What the task requires: Print every record exactly, with nothing added or left out.

──────────────────────────────

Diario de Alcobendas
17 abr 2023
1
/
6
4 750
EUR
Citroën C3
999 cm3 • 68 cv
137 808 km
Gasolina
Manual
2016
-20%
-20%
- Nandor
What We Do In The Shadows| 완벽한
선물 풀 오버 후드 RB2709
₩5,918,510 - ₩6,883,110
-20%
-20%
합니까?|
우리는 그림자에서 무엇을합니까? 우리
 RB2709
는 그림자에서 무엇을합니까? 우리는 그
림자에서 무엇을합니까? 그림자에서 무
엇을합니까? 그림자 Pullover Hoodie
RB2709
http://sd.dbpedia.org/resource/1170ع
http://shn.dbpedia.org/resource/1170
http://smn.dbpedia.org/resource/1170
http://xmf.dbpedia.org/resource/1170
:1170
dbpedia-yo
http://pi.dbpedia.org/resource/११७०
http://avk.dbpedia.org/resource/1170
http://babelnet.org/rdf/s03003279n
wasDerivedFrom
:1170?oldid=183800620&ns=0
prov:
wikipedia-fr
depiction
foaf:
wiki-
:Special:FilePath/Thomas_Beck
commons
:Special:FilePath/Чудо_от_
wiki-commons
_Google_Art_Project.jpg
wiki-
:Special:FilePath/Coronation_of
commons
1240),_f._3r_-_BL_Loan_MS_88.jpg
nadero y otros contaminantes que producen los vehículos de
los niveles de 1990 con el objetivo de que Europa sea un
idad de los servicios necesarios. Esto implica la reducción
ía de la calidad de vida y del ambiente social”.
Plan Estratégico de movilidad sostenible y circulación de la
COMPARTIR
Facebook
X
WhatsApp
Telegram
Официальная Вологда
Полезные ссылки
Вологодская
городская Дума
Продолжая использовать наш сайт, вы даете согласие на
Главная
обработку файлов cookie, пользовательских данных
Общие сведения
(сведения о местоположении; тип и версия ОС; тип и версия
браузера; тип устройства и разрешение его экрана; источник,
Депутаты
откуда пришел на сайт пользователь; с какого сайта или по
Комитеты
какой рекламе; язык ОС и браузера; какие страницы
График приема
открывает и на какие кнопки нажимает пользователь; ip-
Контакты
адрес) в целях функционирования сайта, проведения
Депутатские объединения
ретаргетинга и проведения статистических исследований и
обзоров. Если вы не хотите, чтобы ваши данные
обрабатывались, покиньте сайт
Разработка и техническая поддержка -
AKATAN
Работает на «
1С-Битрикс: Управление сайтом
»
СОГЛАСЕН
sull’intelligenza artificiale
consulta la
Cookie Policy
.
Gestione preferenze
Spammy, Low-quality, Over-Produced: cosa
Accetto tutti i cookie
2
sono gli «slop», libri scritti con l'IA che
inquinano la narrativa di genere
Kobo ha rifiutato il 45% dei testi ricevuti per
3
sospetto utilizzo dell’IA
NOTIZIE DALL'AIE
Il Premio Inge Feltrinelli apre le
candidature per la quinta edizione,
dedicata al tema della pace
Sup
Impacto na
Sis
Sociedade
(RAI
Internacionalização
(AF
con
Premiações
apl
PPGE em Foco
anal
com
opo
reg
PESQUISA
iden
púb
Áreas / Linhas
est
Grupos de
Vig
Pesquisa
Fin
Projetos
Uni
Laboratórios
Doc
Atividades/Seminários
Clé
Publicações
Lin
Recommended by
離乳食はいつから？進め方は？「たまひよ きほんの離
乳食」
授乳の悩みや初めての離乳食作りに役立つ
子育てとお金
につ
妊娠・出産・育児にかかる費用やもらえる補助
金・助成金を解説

──────────────────────────────

Solution:
Diario de Alcobendas
17 abr 2023
1
/
6
4 750
EUR
Citroën C3
999 cm3 • 68 cv
137 808 km
Gasolina
Manual
2016
-20%
-20%
- Nandor
What We Do In The Shadows| 완벽한
선물 풀 오버 후드 RB2709
₩5,918,510 - ₩6,883,110
-20%
-20%
합니까?|
우리는 그림자에서 무엇을합니까? 우리
 RB2709
는 그림자에서 무엇을합니까? 우리는 그
림자에서 무엇을합니까? 그림자에서 무
엇을합니까? 그림자 Pullover Hoodie
RB2709
http://sd.dbpedia.org/resource/1170ع
http://shn.dbpedia.org/resource/1170
http://smn.dbpedia.org/resource/1170
http://xmf.dbpedia.org/resource/1170
:1170
dbpedia-yo
http://pi.dbpedia.org/resource/११७०
http://avk.dbpedia.org/resource/1170
http://babelnet.org/rdf/s03003279n
wasDerivedFrom
:1170?oldid=183800620&ns=0
prov:
wikipedia-fr
depiction
foaf:
wiki-
:Special:FilePath/Thomas_Beck
commons
:Special:FilePath/Чудо_от_
wiki-commons
_Google_Art_Project.jpg
wiki-
:Special:FilePath/Coronation_of
commons
1240),_f._3r_-_BL_Loan_MS_88.jpg
nadero y otros contaminantes que producen los vehículos de
los niveles de 1990 con el objetivo de que Europa sea un
idad de los servicios necesarios. Esto implica la reducción
ía de la calidad de vida y del ambiente social”.
Plan Estratégico de movilidad sostenible y circulación de la
COMPARTIR
Facebook
X
WhatsApp
Telegram
Официальная Вологда
Полезные ссылки
Вологодская
городская Дума
Продолжая использовать наш сайт, вы даете согласие на
Главная
обработку файлов cookie, пользовательских данных
Общие сведения
(сведения о местоположении; тип и версия ОС; тип и версия
браузера; тип устройства и разрешение его экрана; источник,
Депутаты
откуда пришел на сайт пользователь; с какого сайта или по
Комитеты
какой рекламе; язык ОС и браузера; какие страницы
График приема
открывает и на какие кнопки нажимает пользователь; ip-
Контакты
адрес) в целях функционирования сайта, проведения
Депутатские объединения
ретаргетинга и проведения статистических исследований и
обзоров. Если вы не хотите, чтобы ваши данные
обрабатывались, покиньте сайт
Разработка и техническая поддержка -
AKATAN
Работает на «
1С-Битрикс: Управление сайтом
»
СОГЛАСЕН
sull’intelligenza artificiale
consulta la
Cookie Policy
.
Gestione preferenze
Spammy, Low-quality, Over-Produced: cosa
Accetto tutti i cookie
2
sono gli «slop», libri scritti con l'IA che
inquinano la narrativa di genere
Kobo ha rifiutato il 45% dei testi ricevuti per
3
sospetto utilizzo dell’IA
NOTIZIE DALL'AIE
Il Premio Inge Feltrinelli apre le
candidature per la quinta edizione,
dedicata al tema della pace
Sup
Impacto na
Sis
Sociedade
(RAI
Internacionalização
(AF
con
Premiações
apl
PPGE em Foco
anal
com
opo
reg
PESQUISA
iden
púb
Áreas / Linhas
est
Grupos de
Vig
Pesquisa
Fin
Projetos
Uni
Laboratórios
Doc
Atividades/Seminários
Clé
Publicações
Lin
Recommended by
離乳食はいつから？進め方は？「たまひよ きほんの離
乳食」
授乳の悩みや初めての離乳食作りに役立つ
子育てとお金
につ
妊娠・出産・育児にかかる費用やもらえる補助
金・助成金を解説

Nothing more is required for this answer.